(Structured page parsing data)
+++

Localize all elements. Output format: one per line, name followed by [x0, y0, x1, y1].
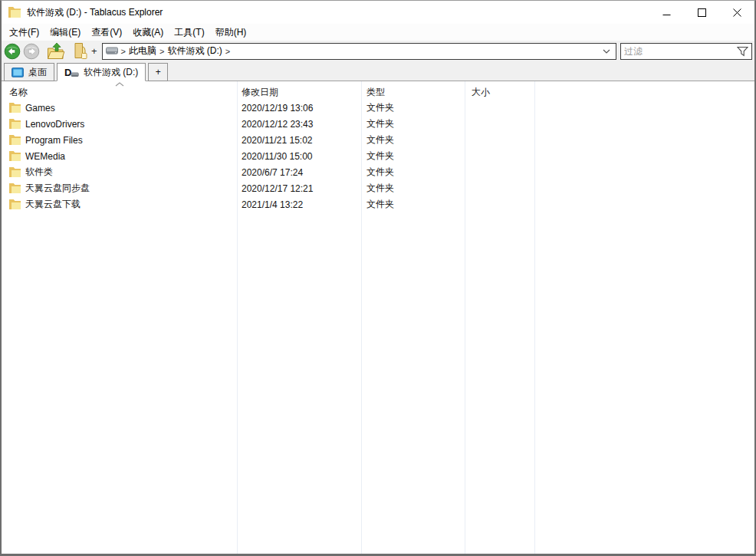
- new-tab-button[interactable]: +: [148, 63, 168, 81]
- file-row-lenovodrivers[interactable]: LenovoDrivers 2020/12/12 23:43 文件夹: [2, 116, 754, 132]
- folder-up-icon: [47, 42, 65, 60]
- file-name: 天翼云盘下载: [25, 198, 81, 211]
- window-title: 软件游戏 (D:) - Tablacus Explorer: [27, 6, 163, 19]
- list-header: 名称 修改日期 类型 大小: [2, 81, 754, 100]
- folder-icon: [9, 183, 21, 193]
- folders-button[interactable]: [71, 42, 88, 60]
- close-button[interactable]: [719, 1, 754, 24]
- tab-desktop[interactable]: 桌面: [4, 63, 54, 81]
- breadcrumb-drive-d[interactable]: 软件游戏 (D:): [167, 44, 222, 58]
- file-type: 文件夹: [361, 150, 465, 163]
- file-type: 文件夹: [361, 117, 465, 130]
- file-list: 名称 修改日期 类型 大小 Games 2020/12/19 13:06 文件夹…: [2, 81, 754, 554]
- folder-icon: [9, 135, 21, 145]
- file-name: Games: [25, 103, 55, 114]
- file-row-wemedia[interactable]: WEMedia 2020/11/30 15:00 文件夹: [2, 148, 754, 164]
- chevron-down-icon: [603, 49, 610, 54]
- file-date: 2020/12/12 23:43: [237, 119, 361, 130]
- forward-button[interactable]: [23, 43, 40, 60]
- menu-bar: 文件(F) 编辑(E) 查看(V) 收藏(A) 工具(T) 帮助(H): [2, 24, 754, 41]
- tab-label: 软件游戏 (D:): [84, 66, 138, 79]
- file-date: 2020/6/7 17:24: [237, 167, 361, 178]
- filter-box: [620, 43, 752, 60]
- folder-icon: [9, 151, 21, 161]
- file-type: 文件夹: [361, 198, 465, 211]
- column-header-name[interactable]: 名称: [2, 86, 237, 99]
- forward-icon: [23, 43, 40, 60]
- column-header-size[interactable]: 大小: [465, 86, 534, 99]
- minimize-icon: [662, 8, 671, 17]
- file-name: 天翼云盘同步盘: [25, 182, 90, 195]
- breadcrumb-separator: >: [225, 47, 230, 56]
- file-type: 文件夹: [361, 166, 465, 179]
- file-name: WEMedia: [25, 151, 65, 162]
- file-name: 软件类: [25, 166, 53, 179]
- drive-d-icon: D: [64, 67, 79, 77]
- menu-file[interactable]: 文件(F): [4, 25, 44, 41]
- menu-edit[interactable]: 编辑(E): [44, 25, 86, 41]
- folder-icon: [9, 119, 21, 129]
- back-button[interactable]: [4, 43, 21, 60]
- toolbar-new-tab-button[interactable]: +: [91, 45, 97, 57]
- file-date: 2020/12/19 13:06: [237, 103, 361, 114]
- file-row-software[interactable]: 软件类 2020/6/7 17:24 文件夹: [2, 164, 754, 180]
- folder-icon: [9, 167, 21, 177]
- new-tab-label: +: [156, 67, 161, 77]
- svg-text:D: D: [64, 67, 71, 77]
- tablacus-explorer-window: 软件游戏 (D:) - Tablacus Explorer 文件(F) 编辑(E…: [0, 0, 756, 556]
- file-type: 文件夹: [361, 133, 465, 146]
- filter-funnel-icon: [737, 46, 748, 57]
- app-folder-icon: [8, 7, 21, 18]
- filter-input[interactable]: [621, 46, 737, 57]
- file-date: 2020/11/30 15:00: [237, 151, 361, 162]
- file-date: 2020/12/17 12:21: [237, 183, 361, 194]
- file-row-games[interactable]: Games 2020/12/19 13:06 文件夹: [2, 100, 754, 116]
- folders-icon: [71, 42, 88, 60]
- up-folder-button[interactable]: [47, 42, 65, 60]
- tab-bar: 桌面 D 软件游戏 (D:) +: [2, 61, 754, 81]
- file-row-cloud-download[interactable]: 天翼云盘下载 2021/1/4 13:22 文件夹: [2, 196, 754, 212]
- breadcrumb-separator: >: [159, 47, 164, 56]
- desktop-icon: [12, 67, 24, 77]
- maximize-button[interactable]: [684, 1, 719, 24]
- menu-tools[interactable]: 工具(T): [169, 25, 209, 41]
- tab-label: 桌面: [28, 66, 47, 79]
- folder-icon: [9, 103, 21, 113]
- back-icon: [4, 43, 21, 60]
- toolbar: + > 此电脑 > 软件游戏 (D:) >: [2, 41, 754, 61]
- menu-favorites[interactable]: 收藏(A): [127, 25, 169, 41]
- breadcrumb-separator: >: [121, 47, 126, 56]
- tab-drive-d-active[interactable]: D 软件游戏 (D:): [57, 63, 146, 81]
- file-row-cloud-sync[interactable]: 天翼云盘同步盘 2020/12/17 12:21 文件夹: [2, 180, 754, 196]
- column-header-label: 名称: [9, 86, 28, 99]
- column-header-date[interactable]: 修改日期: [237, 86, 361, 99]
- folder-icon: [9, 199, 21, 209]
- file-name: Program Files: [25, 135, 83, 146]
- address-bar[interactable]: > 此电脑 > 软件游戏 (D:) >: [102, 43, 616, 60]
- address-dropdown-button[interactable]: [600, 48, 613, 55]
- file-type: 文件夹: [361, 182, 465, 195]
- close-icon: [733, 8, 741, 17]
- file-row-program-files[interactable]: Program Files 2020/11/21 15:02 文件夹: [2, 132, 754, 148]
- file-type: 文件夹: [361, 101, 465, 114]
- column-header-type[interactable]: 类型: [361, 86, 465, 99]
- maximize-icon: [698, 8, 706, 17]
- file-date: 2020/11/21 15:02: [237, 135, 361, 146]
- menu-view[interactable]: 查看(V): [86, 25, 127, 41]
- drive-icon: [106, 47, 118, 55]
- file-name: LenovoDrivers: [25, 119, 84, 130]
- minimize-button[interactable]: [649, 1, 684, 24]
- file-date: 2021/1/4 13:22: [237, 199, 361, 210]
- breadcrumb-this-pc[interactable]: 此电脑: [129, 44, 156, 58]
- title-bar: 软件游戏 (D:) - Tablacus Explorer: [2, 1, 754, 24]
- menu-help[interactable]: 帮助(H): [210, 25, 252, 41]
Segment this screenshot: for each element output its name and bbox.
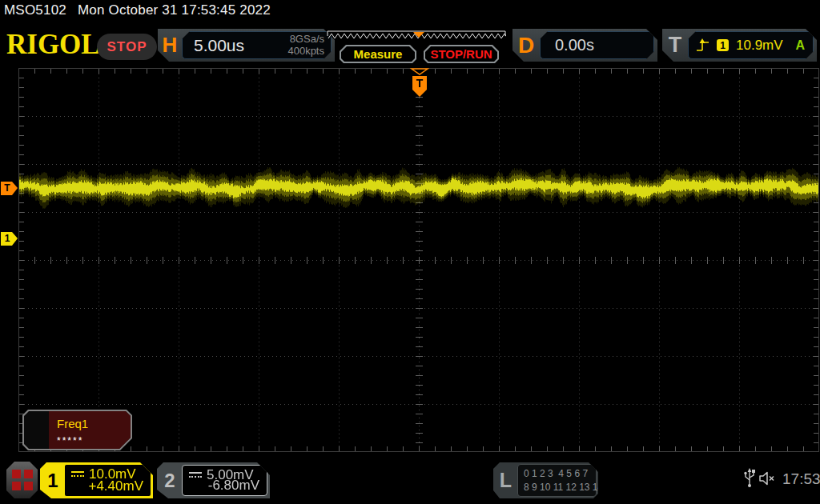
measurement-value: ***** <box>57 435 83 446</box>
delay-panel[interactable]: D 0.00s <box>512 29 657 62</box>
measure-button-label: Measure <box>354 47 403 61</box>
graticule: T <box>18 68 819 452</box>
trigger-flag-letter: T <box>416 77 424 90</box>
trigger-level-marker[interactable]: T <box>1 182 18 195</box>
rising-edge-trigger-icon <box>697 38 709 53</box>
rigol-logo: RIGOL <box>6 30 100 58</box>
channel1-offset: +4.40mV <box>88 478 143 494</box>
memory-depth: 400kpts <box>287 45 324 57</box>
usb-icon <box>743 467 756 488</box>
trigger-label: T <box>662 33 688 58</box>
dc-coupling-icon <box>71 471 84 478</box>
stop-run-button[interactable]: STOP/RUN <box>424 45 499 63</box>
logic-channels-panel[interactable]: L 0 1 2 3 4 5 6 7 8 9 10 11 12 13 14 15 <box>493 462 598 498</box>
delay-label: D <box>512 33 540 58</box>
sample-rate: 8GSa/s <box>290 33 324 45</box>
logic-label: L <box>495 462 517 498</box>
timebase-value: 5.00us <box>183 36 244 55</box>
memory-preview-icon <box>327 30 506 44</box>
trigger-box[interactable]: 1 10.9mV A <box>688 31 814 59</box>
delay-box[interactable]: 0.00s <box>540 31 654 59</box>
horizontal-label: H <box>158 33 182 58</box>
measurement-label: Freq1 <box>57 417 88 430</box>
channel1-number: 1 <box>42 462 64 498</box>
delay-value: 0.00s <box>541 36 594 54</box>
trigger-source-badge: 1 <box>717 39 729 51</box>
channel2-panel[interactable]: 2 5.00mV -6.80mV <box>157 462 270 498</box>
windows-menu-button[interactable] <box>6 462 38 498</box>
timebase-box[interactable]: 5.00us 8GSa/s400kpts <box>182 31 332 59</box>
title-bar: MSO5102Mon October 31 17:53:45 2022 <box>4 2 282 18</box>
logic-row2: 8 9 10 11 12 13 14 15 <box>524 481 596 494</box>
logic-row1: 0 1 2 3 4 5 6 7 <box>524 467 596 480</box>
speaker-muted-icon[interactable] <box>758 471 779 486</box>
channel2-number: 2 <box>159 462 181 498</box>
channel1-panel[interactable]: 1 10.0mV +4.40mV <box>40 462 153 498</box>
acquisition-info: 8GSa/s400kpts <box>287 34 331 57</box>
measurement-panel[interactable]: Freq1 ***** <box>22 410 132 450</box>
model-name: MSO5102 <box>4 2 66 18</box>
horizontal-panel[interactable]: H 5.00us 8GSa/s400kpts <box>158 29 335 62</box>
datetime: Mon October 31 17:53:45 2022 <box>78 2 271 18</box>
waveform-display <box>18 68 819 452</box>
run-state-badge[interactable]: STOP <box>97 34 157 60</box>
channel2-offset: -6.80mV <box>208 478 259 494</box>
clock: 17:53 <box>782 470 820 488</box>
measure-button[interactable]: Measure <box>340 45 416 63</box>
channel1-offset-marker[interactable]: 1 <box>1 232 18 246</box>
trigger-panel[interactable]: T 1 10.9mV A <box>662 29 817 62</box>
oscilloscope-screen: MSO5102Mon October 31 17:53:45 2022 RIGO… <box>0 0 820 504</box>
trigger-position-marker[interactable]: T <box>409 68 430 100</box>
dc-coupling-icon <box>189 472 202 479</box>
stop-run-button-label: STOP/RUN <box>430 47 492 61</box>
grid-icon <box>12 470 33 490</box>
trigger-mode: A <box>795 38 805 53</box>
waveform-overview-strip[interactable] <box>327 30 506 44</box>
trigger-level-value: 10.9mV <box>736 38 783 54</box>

+++

_About this task:_
Among the lines above, find those with the word "waveform". Copy them.

_Exercise output:_
waveform-display <box>18 68 819 452</box>
waveform-overview-strip[interactable] <box>327 30 506 44</box>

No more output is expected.